Earlier this week, the plaintiff group, which includes the Illinois Retail Merchants Association and a group of retail food markets, successfully opposed the county’s emergency appeal of the TRO. In a ruling issued on Monday, July 10, the Illinois appellate court declined to set aside the TRO. While the fight is far from over, the Illinois rulings are a positive development for retailers, who have not succeeded to date in their efforts to defeat the Philadelphia sweetened beverage tax. See Opinion, Williams v. City of Phila., Nos. 2077 C.D. 2016, 2078 C.D. 2016 (Pa. Commw. Ct. June 14, 2017).
The Illinois Complaint asserts that the Tax is facially unconstitutional on two grounds. First, the Tax violates the uniformity clause of the Illinois Constitution (Ill. Const. art. IX, § 2 (requiring that “classes shall be reasonable and the subjects and objects within each class shall be taxed uniformly”)) because identically sweetened beverages are arbitrarily classified as both taxable and non-taxable. For example, “ready-to-drink, pre-made sweetened beverages” (such as sweetened ice tea in a bottle) are subject to the tax, while “on-demand, custom-sweetened beverages” (for example, sweetened ice tea mixed by a server or barista) are not taxed. Compl. ¶¶ 36-37, Tax §§ 74-851, 74-852(a). The Complaint goes on to assert that even if the beverage classifications were reasonable, they are not reasonably related to the Tax’s alleged purpose of promoting public health and reducing obesity rates because there is no difference in the adverse health consequences associated with sweetened beverages that are subject to the Tax, and those that are not taxed. Compl. ¶ 38.
Second, the Complaint asserts that the Tax is void for vagueness (see Compl. ¶¶ 46-48) because it is subject to multiple, conflicting interpretations. The Complaint asserts that the Tax and the recent regulations that have been issued by the county conflict with federal law prohibiting the collection of state and local tax on purchases of food made with certain federal benefits (i.e, food stamps). Compl. ¶¶ 49-55. The Complaint also alleges that Plaintiffs are unable to calculate with any precision or certainty the amount of Tax due on purchases of sweetened beverages not in sealed containers (for example, fountain drinks), which exposes them to potential claims of over- and under-collection of Tax. Finally, the Complaint asserts that the regulations for the Tax are internally in conflict and, by requiring the advertised sales price to include the Tax, may run afoul of state and city of Chicago laws which require the sales price to exclude tax amounts. Compl. ¶¶64, 66-67; Tax § 74-852(c).

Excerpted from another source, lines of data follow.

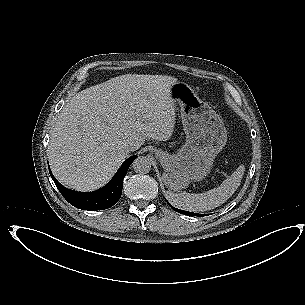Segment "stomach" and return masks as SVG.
<instances>
[{
    "instance_id": "1",
    "label": "stomach",
    "mask_w": 305,
    "mask_h": 305,
    "mask_svg": "<svg viewBox=\"0 0 305 305\" xmlns=\"http://www.w3.org/2000/svg\"><path fill=\"white\" fill-rule=\"evenodd\" d=\"M168 98L180 106L186 141L175 154L158 150L167 188L178 191L203 180L211 171L215 156L226 144V131L216 112L185 82L171 85Z\"/></svg>"
}]
</instances>
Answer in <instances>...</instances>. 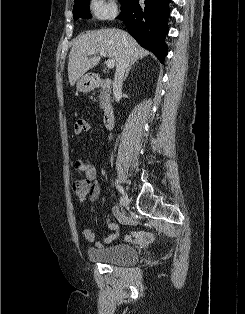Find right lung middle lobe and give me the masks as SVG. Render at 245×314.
I'll list each match as a JSON object with an SVG mask.
<instances>
[{
	"label": "right lung middle lobe",
	"instance_id": "right-lung-middle-lobe-1",
	"mask_svg": "<svg viewBox=\"0 0 245 314\" xmlns=\"http://www.w3.org/2000/svg\"><path fill=\"white\" fill-rule=\"evenodd\" d=\"M121 7L124 6L129 0H120ZM74 19L90 18L89 0H77L73 6Z\"/></svg>",
	"mask_w": 245,
	"mask_h": 314
}]
</instances>
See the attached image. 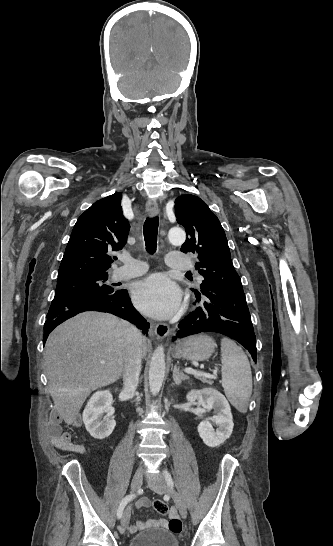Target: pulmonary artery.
Instances as JSON below:
<instances>
[{"instance_id":"e3ab8cb5","label":"pulmonary artery","mask_w":333,"mask_h":546,"mask_svg":"<svg viewBox=\"0 0 333 546\" xmlns=\"http://www.w3.org/2000/svg\"><path fill=\"white\" fill-rule=\"evenodd\" d=\"M123 265L112 272L114 280H123L139 276L147 271V265L132 257H123ZM166 263L170 268L178 270H187L191 267V260L184 254L170 252L167 254Z\"/></svg>"}]
</instances>
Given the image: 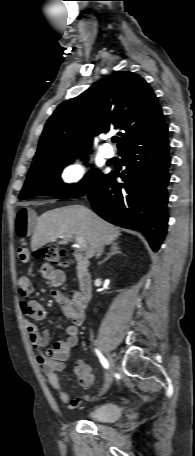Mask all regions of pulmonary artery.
Listing matches in <instances>:
<instances>
[{"label": "pulmonary artery", "instance_id": "obj_1", "mask_svg": "<svg viewBox=\"0 0 195 456\" xmlns=\"http://www.w3.org/2000/svg\"><path fill=\"white\" fill-rule=\"evenodd\" d=\"M101 153L105 158H112L114 155V150L110 144L105 143L101 147Z\"/></svg>", "mask_w": 195, "mask_h": 456}]
</instances>
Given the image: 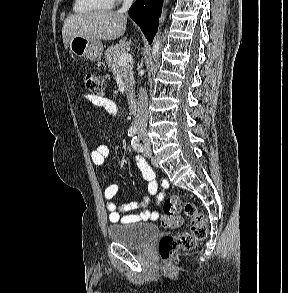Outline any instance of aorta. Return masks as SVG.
<instances>
[{"instance_id":"1","label":"aorta","mask_w":288,"mask_h":293,"mask_svg":"<svg viewBox=\"0 0 288 293\" xmlns=\"http://www.w3.org/2000/svg\"><path fill=\"white\" fill-rule=\"evenodd\" d=\"M168 3V0H165L164 4L166 5ZM165 18H166V10L163 8V11H162V14H161V17H160V25H159V30H160V27L162 26V23L165 21ZM161 32L158 31L154 41H153V44H152V54H153V58L154 60L157 59L158 55H159V52H160V48H161Z\"/></svg>"}]
</instances>
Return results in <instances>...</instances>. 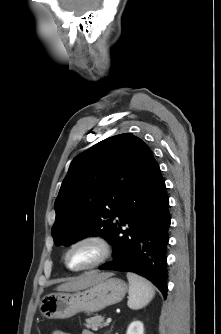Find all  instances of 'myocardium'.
<instances>
[{
  "label": "myocardium",
  "mask_w": 221,
  "mask_h": 334,
  "mask_svg": "<svg viewBox=\"0 0 221 334\" xmlns=\"http://www.w3.org/2000/svg\"><path fill=\"white\" fill-rule=\"evenodd\" d=\"M83 244L95 245L99 251L98 257L88 265L81 267H72L69 264V255L74 248ZM111 252H112L111 244L104 236L100 234L89 233L78 237L69 244L64 254V263L65 266L71 271L79 272V271L91 270L102 265L109 258Z\"/></svg>",
  "instance_id": "obj_1"
}]
</instances>
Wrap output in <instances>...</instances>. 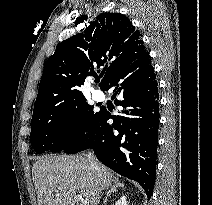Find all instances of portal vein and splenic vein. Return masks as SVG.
<instances>
[{
    "label": "portal vein and splenic vein",
    "mask_w": 212,
    "mask_h": 205,
    "mask_svg": "<svg viewBox=\"0 0 212 205\" xmlns=\"http://www.w3.org/2000/svg\"><path fill=\"white\" fill-rule=\"evenodd\" d=\"M77 198L82 205H89V200L87 198H83L80 194H77Z\"/></svg>",
    "instance_id": "portal-vein-and-splenic-vein-1"
}]
</instances>
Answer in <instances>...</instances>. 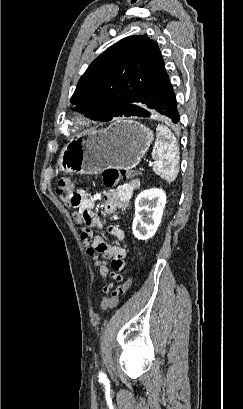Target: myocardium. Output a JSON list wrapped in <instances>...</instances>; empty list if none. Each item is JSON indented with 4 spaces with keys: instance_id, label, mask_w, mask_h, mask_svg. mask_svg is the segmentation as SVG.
<instances>
[{
    "instance_id": "myocardium-1",
    "label": "myocardium",
    "mask_w": 243,
    "mask_h": 409,
    "mask_svg": "<svg viewBox=\"0 0 243 409\" xmlns=\"http://www.w3.org/2000/svg\"><path fill=\"white\" fill-rule=\"evenodd\" d=\"M90 118L86 116L84 113L76 111L72 113L67 119L66 123L69 125L71 128H85L90 125Z\"/></svg>"
}]
</instances>
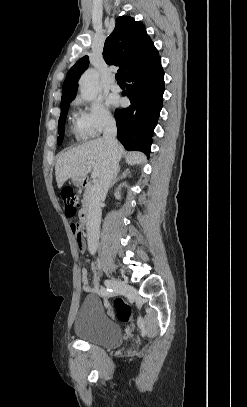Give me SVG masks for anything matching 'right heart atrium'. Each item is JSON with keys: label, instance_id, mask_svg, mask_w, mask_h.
Returning <instances> with one entry per match:
<instances>
[{"label": "right heart atrium", "instance_id": "1", "mask_svg": "<svg viewBox=\"0 0 247 407\" xmlns=\"http://www.w3.org/2000/svg\"><path fill=\"white\" fill-rule=\"evenodd\" d=\"M76 125L84 138H93L113 125L114 119L108 108L97 99L85 101L76 99Z\"/></svg>", "mask_w": 247, "mask_h": 407}]
</instances>
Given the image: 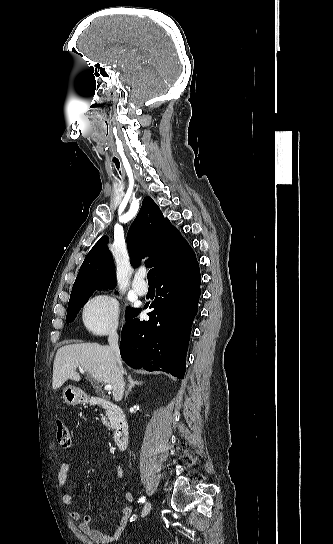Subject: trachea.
Listing matches in <instances>:
<instances>
[{"mask_svg":"<svg viewBox=\"0 0 333 544\" xmlns=\"http://www.w3.org/2000/svg\"><path fill=\"white\" fill-rule=\"evenodd\" d=\"M147 279L150 283H155V274H154V270L153 269H150L148 274H147Z\"/></svg>","mask_w":333,"mask_h":544,"instance_id":"obj_1","label":"trachea"}]
</instances>
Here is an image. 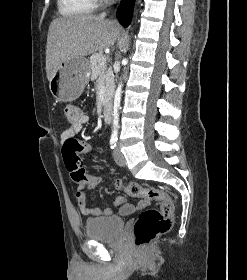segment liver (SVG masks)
<instances>
[{"mask_svg": "<svg viewBox=\"0 0 247 280\" xmlns=\"http://www.w3.org/2000/svg\"><path fill=\"white\" fill-rule=\"evenodd\" d=\"M118 23L103 15H73L51 22L47 35L46 74L50 81L60 65L73 57H84L114 45Z\"/></svg>", "mask_w": 247, "mask_h": 280, "instance_id": "1", "label": "liver"}]
</instances>
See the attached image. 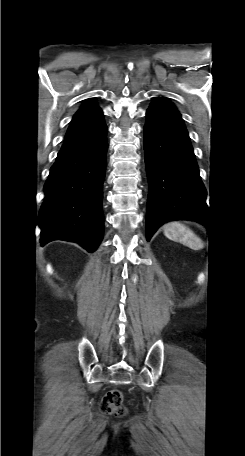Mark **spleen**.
<instances>
[{
	"label": "spleen",
	"mask_w": 245,
	"mask_h": 456,
	"mask_svg": "<svg viewBox=\"0 0 245 456\" xmlns=\"http://www.w3.org/2000/svg\"><path fill=\"white\" fill-rule=\"evenodd\" d=\"M164 235L174 241H180L192 249H199L202 246L201 240L195 233L178 221L166 224Z\"/></svg>",
	"instance_id": "spleen-1"
}]
</instances>
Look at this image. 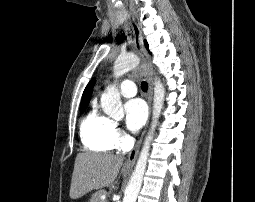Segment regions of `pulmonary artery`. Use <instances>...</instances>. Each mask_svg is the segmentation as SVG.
<instances>
[{
	"mask_svg": "<svg viewBox=\"0 0 255 202\" xmlns=\"http://www.w3.org/2000/svg\"><path fill=\"white\" fill-rule=\"evenodd\" d=\"M120 93L124 97H133L137 93L136 85L130 80H125L120 85Z\"/></svg>",
	"mask_w": 255,
	"mask_h": 202,
	"instance_id": "1",
	"label": "pulmonary artery"
}]
</instances>
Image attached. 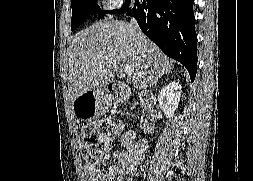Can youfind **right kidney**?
Wrapping results in <instances>:
<instances>
[{"mask_svg":"<svg viewBox=\"0 0 253 181\" xmlns=\"http://www.w3.org/2000/svg\"><path fill=\"white\" fill-rule=\"evenodd\" d=\"M181 88L182 86L179 83L171 82L161 90L158 96L159 106L169 120L173 118L178 107Z\"/></svg>","mask_w":253,"mask_h":181,"instance_id":"ca27d5eb","label":"right kidney"}]
</instances>
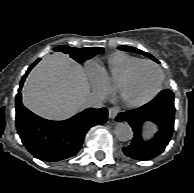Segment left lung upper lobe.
Masks as SVG:
<instances>
[{
	"label": "left lung upper lobe",
	"mask_w": 194,
	"mask_h": 193,
	"mask_svg": "<svg viewBox=\"0 0 194 193\" xmlns=\"http://www.w3.org/2000/svg\"><path fill=\"white\" fill-rule=\"evenodd\" d=\"M119 49L125 50V51H130V52H135V53H138V54H142V55H144V56H147V57L153 59V60L156 61L157 63H159L158 60H157L156 58H154L151 54L146 53V52H144V51H142V50H139V49H137V48L129 47V46H120Z\"/></svg>",
	"instance_id": "obj_1"
}]
</instances>
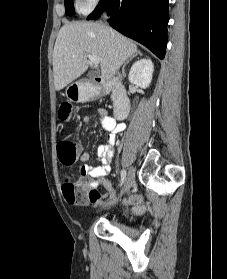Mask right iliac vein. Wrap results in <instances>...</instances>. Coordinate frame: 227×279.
I'll use <instances>...</instances> for the list:
<instances>
[{"label": "right iliac vein", "instance_id": "right-iliac-vein-1", "mask_svg": "<svg viewBox=\"0 0 227 279\" xmlns=\"http://www.w3.org/2000/svg\"><path fill=\"white\" fill-rule=\"evenodd\" d=\"M134 182H135V172H134L133 168H130L129 171H128V175H127L126 181H125L124 189L122 190V192L120 194V197L125 192L130 190V188L134 185ZM120 197L111 200L107 205H105V207L106 206H111V205L117 203L119 201Z\"/></svg>", "mask_w": 227, "mask_h": 279}]
</instances>
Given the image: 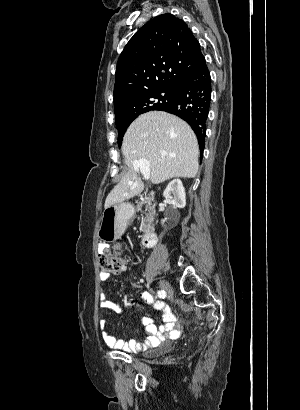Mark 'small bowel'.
<instances>
[{
    "mask_svg": "<svg viewBox=\"0 0 300 410\" xmlns=\"http://www.w3.org/2000/svg\"><path fill=\"white\" fill-rule=\"evenodd\" d=\"M108 279L109 274H100L101 281H107ZM140 298L152 304L156 310L162 313L164 324L158 330L151 318L144 317L141 319V326L143 334L146 337L145 341H137L133 339L124 341L117 339L114 335L110 334L106 330V319L101 318L98 324L101 329L102 339L108 347L125 352H139L147 348L157 346L162 339L176 335L180 331V324L177 322L168 305L163 302L154 301L151 295L146 292L141 293ZM100 307L114 314H122L124 312L123 307L113 301L108 300L104 293H101L100 295Z\"/></svg>",
    "mask_w": 300,
    "mask_h": 410,
    "instance_id": "obj_1",
    "label": "small bowel"
}]
</instances>
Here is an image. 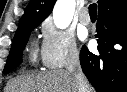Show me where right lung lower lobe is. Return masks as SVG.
Returning a JSON list of instances; mask_svg holds the SVG:
<instances>
[{"label": "right lung lower lobe", "instance_id": "right-lung-lower-lobe-1", "mask_svg": "<svg viewBox=\"0 0 127 92\" xmlns=\"http://www.w3.org/2000/svg\"><path fill=\"white\" fill-rule=\"evenodd\" d=\"M96 28L99 54L83 46L82 70L97 92H127V3L98 12ZM115 44L123 49H114Z\"/></svg>", "mask_w": 127, "mask_h": 92}]
</instances>
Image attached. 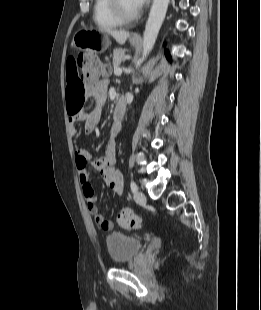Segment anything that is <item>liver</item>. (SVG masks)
<instances>
[{"label":"liver","mask_w":261,"mask_h":310,"mask_svg":"<svg viewBox=\"0 0 261 310\" xmlns=\"http://www.w3.org/2000/svg\"><path fill=\"white\" fill-rule=\"evenodd\" d=\"M106 32L110 34L120 45L125 44L126 40L130 36V33L124 30H107Z\"/></svg>","instance_id":"1"}]
</instances>
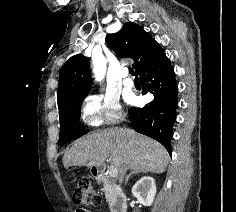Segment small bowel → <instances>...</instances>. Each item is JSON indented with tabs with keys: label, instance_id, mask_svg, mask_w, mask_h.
<instances>
[{
	"label": "small bowel",
	"instance_id": "c3829d8e",
	"mask_svg": "<svg viewBox=\"0 0 236 212\" xmlns=\"http://www.w3.org/2000/svg\"><path fill=\"white\" fill-rule=\"evenodd\" d=\"M76 212H92L90 209H77Z\"/></svg>",
	"mask_w": 236,
	"mask_h": 212
}]
</instances>
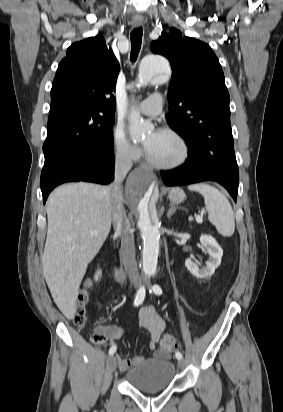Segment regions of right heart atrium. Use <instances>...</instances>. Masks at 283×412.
Segmentation results:
<instances>
[{
    "instance_id": "1",
    "label": "right heart atrium",
    "mask_w": 283,
    "mask_h": 412,
    "mask_svg": "<svg viewBox=\"0 0 283 412\" xmlns=\"http://www.w3.org/2000/svg\"><path fill=\"white\" fill-rule=\"evenodd\" d=\"M111 144L115 156L123 162L133 163L142 155L141 147L133 143L120 126L113 128Z\"/></svg>"
}]
</instances>
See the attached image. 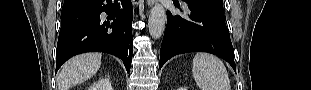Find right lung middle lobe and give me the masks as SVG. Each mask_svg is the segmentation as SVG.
Returning <instances> with one entry per match:
<instances>
[{"label":"right lung middle lobe","mask_w":311,"mask_h":90,"mask_svg":"<svg viewBox=\"0 0 311 90\" xmlns=\"http://www.w3.org/2000/svg\"><path fill=\"white\" fill-rule=\"evenodd\" d=\"M68 1H70V0H65L64 3H65V2H68Z\"/></svg>","instance_id":"right-lung-middle-lobe-1"}]
</instances>
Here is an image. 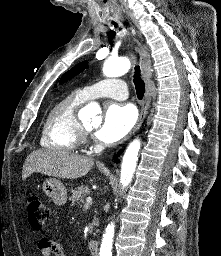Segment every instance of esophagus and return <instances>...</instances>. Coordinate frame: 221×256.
Returning <instances> with one entry per match:
<instances>
[{"mask_svg":"<svg viewBox=\"0 0 221 256\" xmlns=\"http://www.w3.org/2000/svg\"><path fill=\"white\" fill-rule=\"evenodd\" d=\"M137 46H138V51H139V60H140V65H141V70L143 73V77L146 83V92L144 95V99L141 104V111L139 114V119L133 128V130L130 132L129 136L133 135L139 128L141 127L147 113L148 109L150 106L151 102V88H150V80H151V59L149 52L147 48L144 46L142 43V40L140 37L137 39Z\"/></svg>","mask_w":221,"mask_h":256,"instance_id":"esophagus-1","label":"esophagus"}]
</instances>
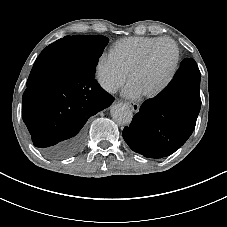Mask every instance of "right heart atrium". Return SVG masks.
Instances as JSON below:
<instances>
[{"instance_id":"obj_1","label":"right heart atrium","mask_w":227,"mask_h":227,"mask_svg":"<svg viewBox=\"0 0 227 227\" xmlns=\"http://www.w3.org/2000/svg\"><path fill=\"white\" fill-rule=\"evenodd\" d=\"M95 79L103 91L114 94L125 83L127 74L110 55L102 54L95 66Z\"/></svg>"}]
</instances>
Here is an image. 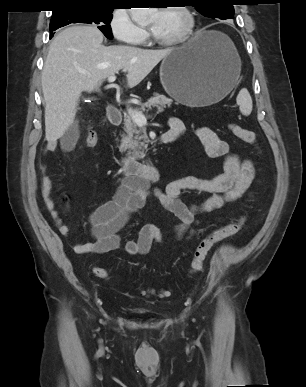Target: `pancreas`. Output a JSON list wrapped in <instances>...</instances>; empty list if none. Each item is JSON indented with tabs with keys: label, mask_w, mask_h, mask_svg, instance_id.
Masks as SVG:
<instances>
[{
	"label": "pancreas",
	"mask_w": 306,
	"mask_h": 387,
	"mask_svg": "<svg viewBox=\"0 0 306 387\" xmlns=\"http://www.w3.org/2000/svg\"><path fill=\"white\" fill-rule=\"evenodd\" d=\"M172 102V99L165 95L155 93L147 102L141 104L136 111L142 113L156 108L158 112H162L166 107H170ZM124 131L125 133L121 135L119 151L121 153L127 151V156L134 159H143L146 155L147 143H149L145 129H139L129 114L124 117Z\"/></svg>",
	"instance_id": "1"
}]
</instances>
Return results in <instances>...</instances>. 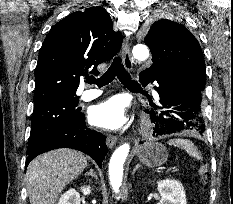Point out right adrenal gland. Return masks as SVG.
<instances>
[{
	"instance_id": "1",
	"label": "right adrenal gland",
	"mask_w": 233,
	"mask_h": 204,
	"mask_svg": "<svg viewBox=\"0 0 233 204\" xmlns=\"http://www.w3.org/2000/svg\"><path fill=\"white\" fill-rule=\"evenodd\" d=\"M85 175H91L97 179L96 173L93 171V169H90L89 172H86Z\"/></svg>"
}]
</instances>
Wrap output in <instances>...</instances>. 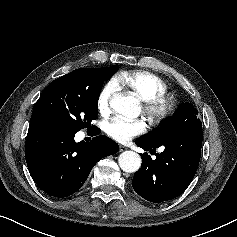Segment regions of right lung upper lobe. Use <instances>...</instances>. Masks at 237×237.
Segmentation results:
<instances>
[{"instance_id":"right-lung-upper-lobe-1","label":"right lung upper lobe","mask_w":237,"mask_h":237,"mask_svg":"<svg viewBox=\"0 0 237 237\" xmlns=\"http://www.w3.org/2000/svg\"><path fill=\"white\" fill-rule=\"evenodd\" d=\"M88 69L89 68L76 69V70L68 73L67 75H69L77 80H80V81H87L90 77L89 73H88ZM34 127H42V126L34 118V116H32L31 120H30L29 129L34 128Z\"/></svg>"}]
</instances>
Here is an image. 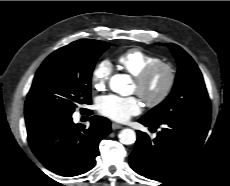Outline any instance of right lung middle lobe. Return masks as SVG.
Instances as JSON below:
<instances>
[{"label":"right lung middle lobe","mask_w":230,"mask_h":186,"mask_svg":"<svg viewBox=\"0 0 230 186\" xmlns=\"http://www.w3.org/2000/svg\"><path fill=\"white\" fill-rule=\"evenodd\" d=\"M110 43L82 39L50 54L39 67L27 95L25 114H72L91 103V76Z\"/></svg>","instance_id":"right-lung-middle-lobe-1"}]
</instances>
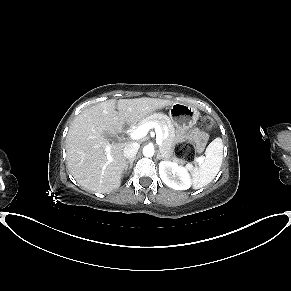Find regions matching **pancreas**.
<instances>
[{
    "instance_id": "1",
    "label": "pancreas",
    "mask_w": 291,
    "mask_h": 291,
    "mask_svg": "<svg viewBox=\"0 0 291 291\" xmlns=\"http://www.w3.org/2000/svg\"><path fill=\"white\" fill-rule=\"evenodd\" d=\"M148 122H155L162 129L167 127L168 135H167V137H164L163 142L160 145V151L166 159H171L174 162H177L179 164H184L185 161L178 159L175 156H172V148L171 147H172L174 140H175V129H174V126H173L171 120L169 119V117L162 115V114H157V113L151 114V115L141 119L140 121H138L136 124H134L132 126V128L135 130L139 126L143 125L144 123H148ZM163 133H164V131H163Z\"/></svg>"
}]
</instances>
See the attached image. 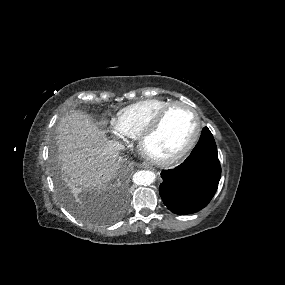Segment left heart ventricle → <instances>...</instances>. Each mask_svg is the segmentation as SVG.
Here are the masks:
<instances>
[{
  "label": "left heart ventricle",
  "mask_w": 285,
  "mask_h": 285,
  "mask_svg": "<svg viewBox=\"0 0 285 285\" xmlns=\"http://www.w3.org/2000/svg\"><path fill=\"white\" fill-rule=\"evenodd\" d=\"M193 114L184 107L173 108L160 128L145 144V150L156 158H167L182 149L195 131Z\"/></svg>",
  "instance_id": "obj_1"
}]
</instances>
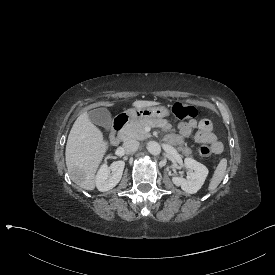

Cook County Board President Toni Preckwinkle has warned about the loss of revenue if the Tax is not implemented, and stated in a press release that the county will continue to aggressively defend the Tax. At the present time, however, retailers should not collect the Tax. It remains to be seen whether legal challenges will be raised to taxes on sugary and artificially sweetened drinks adopted by other localities, including Seattle, San Francisco and Boulder.